_Exercise aim:_
Among the entries that follow, find every line with the word "Free" and copy it.

_Records for the exercise:_
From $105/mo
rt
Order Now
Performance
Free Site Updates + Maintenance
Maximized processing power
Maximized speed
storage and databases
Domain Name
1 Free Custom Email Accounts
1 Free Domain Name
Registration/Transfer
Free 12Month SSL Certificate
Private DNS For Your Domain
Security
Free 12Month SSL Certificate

---

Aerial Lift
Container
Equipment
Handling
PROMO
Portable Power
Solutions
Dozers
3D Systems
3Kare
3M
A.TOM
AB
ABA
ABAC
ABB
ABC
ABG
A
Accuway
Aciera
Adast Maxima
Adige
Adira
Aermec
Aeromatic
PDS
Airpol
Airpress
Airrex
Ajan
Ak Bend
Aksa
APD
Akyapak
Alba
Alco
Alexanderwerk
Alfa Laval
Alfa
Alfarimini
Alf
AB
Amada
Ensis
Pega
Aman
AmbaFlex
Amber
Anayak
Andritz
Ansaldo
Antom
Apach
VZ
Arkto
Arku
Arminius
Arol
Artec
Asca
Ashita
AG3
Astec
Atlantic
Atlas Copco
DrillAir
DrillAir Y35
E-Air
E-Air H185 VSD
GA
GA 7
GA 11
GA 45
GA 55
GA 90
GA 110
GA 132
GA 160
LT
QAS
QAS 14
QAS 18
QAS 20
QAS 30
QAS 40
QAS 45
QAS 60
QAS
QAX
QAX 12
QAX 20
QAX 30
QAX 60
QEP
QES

==

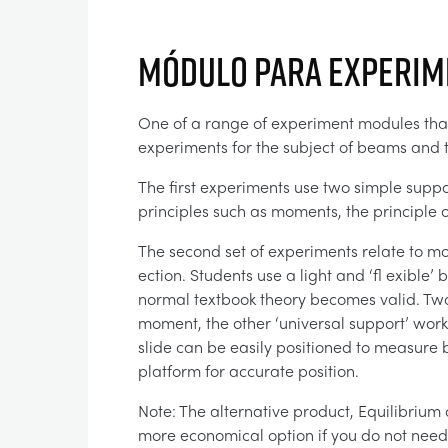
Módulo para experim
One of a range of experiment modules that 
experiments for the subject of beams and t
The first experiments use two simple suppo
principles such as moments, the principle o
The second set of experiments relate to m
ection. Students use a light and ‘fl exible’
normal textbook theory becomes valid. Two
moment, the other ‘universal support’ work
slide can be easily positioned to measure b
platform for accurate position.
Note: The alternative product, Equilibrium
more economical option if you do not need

_Task response:_
Free Site Updates + Maintenance
1 Free Custom Email Accounts
1 Free Domain Name
Free 12Month SSL Certificate
Free 12Month SSL Certificate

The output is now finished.